WORK TO BE COMPLETED: Scan the records below for the line with "Вал заряда PANASONIC" and the line with "ก่อนไปโรงเรียน, นิติเวช เผยผลชันสูตร 8 ศพ". Repeat those two lines and every line between them exactly, and nothing else.

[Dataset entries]
((
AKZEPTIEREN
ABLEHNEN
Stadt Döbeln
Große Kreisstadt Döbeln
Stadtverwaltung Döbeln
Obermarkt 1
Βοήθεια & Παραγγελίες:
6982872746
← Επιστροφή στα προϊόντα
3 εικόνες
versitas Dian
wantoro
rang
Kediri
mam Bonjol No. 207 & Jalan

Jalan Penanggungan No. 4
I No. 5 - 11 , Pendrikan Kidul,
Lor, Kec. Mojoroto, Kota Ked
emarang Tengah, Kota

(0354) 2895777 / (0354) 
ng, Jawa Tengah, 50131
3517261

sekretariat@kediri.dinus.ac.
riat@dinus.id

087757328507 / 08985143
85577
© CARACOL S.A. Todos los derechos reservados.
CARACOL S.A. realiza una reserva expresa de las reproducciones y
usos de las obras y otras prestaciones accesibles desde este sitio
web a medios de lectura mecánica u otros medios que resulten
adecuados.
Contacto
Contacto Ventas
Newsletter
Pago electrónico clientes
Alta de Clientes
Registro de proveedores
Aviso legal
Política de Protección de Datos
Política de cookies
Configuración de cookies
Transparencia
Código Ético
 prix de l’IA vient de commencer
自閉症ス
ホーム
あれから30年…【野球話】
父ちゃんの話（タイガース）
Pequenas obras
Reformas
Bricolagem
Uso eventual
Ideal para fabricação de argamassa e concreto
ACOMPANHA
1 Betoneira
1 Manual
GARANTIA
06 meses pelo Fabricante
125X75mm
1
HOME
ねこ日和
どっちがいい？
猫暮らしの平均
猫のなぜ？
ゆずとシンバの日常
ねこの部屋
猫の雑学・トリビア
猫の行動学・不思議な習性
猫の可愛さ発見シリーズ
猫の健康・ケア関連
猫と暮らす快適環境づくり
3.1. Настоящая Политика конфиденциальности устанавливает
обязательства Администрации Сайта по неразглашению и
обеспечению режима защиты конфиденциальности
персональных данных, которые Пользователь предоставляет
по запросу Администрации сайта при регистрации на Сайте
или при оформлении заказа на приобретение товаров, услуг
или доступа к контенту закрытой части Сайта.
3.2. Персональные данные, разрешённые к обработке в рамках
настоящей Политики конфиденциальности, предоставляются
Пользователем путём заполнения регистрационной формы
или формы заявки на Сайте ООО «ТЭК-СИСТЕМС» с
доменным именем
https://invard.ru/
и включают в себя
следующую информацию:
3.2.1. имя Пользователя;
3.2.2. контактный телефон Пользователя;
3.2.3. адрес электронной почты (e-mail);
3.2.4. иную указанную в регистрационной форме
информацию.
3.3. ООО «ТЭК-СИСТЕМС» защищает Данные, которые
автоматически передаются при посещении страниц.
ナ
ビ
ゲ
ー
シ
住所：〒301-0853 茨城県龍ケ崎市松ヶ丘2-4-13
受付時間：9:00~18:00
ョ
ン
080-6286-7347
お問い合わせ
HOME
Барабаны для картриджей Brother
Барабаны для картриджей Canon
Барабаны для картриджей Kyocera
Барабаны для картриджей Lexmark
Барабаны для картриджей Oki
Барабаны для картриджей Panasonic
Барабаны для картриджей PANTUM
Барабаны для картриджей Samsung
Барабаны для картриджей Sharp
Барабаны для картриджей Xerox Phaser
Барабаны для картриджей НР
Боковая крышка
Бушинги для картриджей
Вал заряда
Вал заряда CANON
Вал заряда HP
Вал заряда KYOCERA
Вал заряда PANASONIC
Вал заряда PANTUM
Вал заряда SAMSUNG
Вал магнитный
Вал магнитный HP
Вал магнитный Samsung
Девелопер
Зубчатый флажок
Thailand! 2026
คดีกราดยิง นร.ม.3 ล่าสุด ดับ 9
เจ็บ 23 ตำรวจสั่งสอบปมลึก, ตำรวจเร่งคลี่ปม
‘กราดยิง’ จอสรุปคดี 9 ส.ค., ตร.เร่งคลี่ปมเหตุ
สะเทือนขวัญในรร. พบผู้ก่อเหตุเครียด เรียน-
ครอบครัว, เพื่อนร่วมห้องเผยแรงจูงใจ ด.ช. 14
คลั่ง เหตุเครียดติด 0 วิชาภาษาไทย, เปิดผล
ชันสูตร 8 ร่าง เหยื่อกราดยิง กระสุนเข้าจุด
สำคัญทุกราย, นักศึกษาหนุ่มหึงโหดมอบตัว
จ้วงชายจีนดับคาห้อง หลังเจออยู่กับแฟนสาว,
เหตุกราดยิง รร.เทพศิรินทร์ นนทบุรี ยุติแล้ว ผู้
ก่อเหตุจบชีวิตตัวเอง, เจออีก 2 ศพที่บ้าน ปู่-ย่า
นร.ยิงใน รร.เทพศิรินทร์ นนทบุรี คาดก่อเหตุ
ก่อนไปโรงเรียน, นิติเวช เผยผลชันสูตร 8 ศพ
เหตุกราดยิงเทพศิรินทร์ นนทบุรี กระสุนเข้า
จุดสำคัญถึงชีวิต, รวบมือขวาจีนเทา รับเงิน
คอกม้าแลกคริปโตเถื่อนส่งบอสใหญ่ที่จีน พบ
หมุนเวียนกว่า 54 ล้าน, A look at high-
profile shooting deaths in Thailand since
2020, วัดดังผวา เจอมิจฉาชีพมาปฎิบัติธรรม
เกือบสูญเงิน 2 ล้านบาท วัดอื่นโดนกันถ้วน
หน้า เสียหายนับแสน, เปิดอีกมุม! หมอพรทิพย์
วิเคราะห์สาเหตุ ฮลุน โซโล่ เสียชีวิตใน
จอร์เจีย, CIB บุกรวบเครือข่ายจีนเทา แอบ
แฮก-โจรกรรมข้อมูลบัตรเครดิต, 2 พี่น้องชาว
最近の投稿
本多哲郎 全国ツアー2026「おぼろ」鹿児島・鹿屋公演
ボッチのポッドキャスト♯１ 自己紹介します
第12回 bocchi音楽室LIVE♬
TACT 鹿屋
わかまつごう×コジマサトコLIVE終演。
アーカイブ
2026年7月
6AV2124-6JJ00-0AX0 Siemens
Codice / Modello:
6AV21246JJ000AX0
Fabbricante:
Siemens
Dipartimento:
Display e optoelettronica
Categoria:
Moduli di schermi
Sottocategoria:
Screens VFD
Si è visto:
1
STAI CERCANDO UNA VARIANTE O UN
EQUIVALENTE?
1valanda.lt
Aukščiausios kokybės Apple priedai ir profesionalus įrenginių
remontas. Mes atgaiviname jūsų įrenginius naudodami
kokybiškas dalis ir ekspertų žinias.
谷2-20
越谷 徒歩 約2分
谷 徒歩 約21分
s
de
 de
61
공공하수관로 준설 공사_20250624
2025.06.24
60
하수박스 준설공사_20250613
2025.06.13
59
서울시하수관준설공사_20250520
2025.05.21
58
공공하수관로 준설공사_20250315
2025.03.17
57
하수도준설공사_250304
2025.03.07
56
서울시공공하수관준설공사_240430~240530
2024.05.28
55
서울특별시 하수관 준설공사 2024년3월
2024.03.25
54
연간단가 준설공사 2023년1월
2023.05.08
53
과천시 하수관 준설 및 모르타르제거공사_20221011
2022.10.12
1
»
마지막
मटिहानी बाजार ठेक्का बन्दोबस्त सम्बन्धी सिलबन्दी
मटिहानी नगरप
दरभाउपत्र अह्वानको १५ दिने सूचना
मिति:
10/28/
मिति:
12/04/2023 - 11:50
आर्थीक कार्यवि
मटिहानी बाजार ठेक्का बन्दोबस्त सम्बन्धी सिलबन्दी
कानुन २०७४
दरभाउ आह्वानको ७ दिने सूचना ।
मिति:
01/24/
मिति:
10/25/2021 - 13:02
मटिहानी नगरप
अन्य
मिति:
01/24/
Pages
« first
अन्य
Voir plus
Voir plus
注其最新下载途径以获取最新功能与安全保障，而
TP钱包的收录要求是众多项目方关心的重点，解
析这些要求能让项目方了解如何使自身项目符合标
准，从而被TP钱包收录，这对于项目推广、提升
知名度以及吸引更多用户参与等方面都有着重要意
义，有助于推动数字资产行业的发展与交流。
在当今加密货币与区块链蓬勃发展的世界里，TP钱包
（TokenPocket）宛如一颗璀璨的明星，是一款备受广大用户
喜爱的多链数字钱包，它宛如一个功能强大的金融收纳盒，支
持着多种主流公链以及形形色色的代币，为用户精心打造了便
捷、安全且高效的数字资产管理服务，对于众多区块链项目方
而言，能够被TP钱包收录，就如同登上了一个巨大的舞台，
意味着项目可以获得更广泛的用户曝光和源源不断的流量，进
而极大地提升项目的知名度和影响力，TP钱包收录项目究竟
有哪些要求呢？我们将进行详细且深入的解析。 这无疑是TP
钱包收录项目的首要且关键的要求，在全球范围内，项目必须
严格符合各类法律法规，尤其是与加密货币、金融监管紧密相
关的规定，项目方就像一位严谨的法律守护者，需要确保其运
))
WRITTEN RESPONSE:
Вал заряда PANASONIC
Вал заряда PANTUM
Вал заряда SAMSUNG
Вал магнитный
Вал магнитный HP
Вал магнитный Samsung
Девелопер
Зубчатый флажок
Thailand! 2026
คดีกราดยิง นร.ม.3 ล่าสุด ดับ 9
เจ็บ 23 ตำรวจสั่งสอบปมลึก, ตำรวจเร่งคลี่ปม
‘กราดยิง’ จอสรุปคดี 9 ส.ค., ตร.เร่งคลี่ปมเหตุ
สะเทือนขวัญในรร. พบผู้ก่อเหตุเครียด เรียน-
ครอบครัว, เพื่อนร่วมห้องเผยแรงจูงใจ ด.ช. 14
คลั่ง เหตุเครียดติด 0 วิชาภาษาไทย, เปิดผล
ชันสูตร 8 ร่าง เหยื่อกราดยิง กระสุนเข้าจุด
สำคัญทุกราย, นักศึกษาหนุ่มหึงโหดมอบตัว
จ้วงชายจีนดับคาห้อง หลังเจออยู่กับแฟนสาว,
เหตุกราดยิง รร.เทพศิรินทร์ นนทบุรี ยุติแล้ว ผู้
ก่อเหตุจบชีวิตตัวเอง, เจออีก 2 ศพที่บ้าน ปู่-ย่า
นร.ยิงใน รร.เทพศิรินทร์ นนทบุรี คาดก่อเหตุ
ก่อนไปโรงเรียน, นิติเวช เผยผลชันสูตร 8 ศพ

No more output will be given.